在上图中,把Mapper任务的运行过程分为六个阶段。
-
第一阶段是把输入文件按照一定的标准分片(InputSplit),每个输入片的大小是固定的。默认情况下,输入片(InputSplit)的大小与数据块(Block)的大小是相同的。如果数据块(Block)的大小是默认值64MB,输入文件有两个,一个是32MB,一个是72MB。那么小的文件是一个输入片,大文件会分为两个数据块,那么是两个输入片。一共产生三个输入片。每一个输入片由一个Mapper进程处理。这里的三个输入片,会有三个Mapper进程处理。
-
第二阶段是对输入片中的记录按照一定的规则解析成键值对。有个默认规则是把每一行文本内容解析成键值对。“键”是每一行的起始位置(单位是字节),“值”是本行的文本内容。
-
第三阶段是调用Mapper类中的map方法。第二阶段中解析出来的每一个键值对,调用一次map方法。如果有1000个键值对,就会调用1000次map方法。每一次调用map方法会输出零个或者多个键值对。
-
第四阶段是按照一定的规则对第三阶段输出的键值对进行分区。比较是基于键进行的。比如我们的键表示省份(如北京、上海、山东等),那么就可以按照不同省份进行分区,同一个省份的键值对划分到一个区中。默认是只有一个区。分区的数量就是Reducer任务运行的数量。默认只有一个Reducer任务。
-
第五阶段是对每个分区中的键值对进行排序。首先,按照键进行排序,对于键相同的键值对,按照值进行排序。比如三个键值对<2,2>、<1,3>、<2,1>,键和值分别是整数。那么排序后的结果是<1,3>、<2,1>、<2,2>。如果有第六阶段,那么进入第六阶段;如果没有,直接输出到本地的linux文件中。
-
第六阶段是对数据进行归约处理,也就是reduce处理。键相等的键值对会调用一次reduce方法。经过这一阶段,数据量会减少。归约后的数据输出到本地的linxu文件中。本阶段默认是没有的,需要用户自己增加这一阶段的代码。
Reducer任务的执行过程详解
每个Reducer任务是一个java进程。Reducer任务接收Mapper任务的输出,归约处理后写入到HDFS中,可以分为如下图所示的几个阶段。
-
第一阶段是Reducer任务会主动从Mapper任务复制其输出的键值对。Mapper任务可能会有很多,因此Reducer会复制多个Mapper的输出。
-
第二阶段是把复制到Reducer本地数据,全部进行合并,即把分散的数据合并成一个大的数据。再对合并后的数据排序。
-
第三阶段是对排序后的键值对调用reduce方法。键相等的键值对调用一次reduce方法,每次调用会产生零个或者多个键值对。最后把这些输出的键值对写入到HDFS文件中。
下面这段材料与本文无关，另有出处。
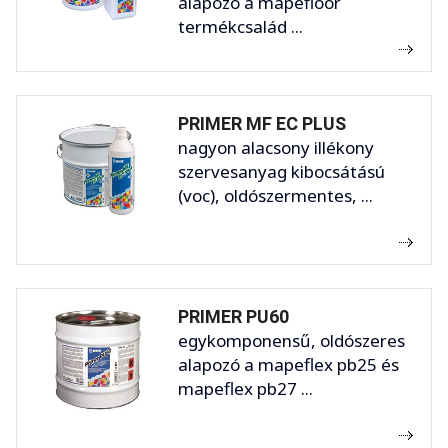
alapozó a mapefloor
termékcsalád ...
PRIMER MF EC PLUS
nagyon alacsony illékony
szervesanyag kibocsátású
(voc), oldószermentes, ...
PRIMER PU60
egykomponensű, oldószeres
alapozó a mapeflex pb25 és
mapeflex pb27 ...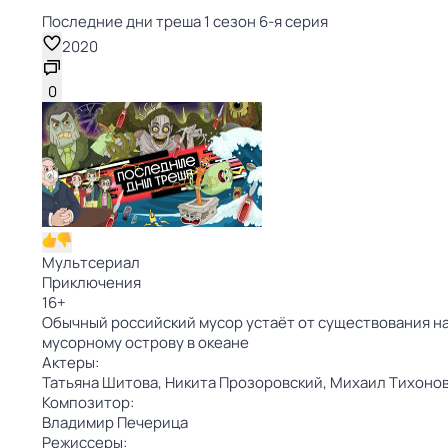
Последние дни треша 1 сезон 6-я серия
2020
0
Мультсериал
Приключения
16
+
Обычный российский мусор устаёт от существования на
мусорному острову в океане
Актеры:
Татьяна Шитова,
Никита Прозоровский,
Михаил Тихоно
Композитор:
Владимир Печерица
Режиссеры:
在整个MapReduce程序的开发过程中,我们最大的工作量是覆盖map函数和覆盖reduce函数。
键值对的编号
在对Mapper任务、Reducer任务的分析过程中,会看到很多阶段都出现了键值对,读者容易混淆,所以这里对键值对进行编号,方便大家理解键值对的变化情况,如下图所示。
在上图中,对于Mapper任务输入的键值对,定义为key1和value1。在map方法中处理后,输出的键值对,定义为key2和value2。reduce方法接收key2和value2,处理后,输出key3和value3。在下文讨论键值对时,可能把key1和value1简写为<k1,v1>,key2和value2简写为<k2,v2>,key3和value3简写为<k3,v3>。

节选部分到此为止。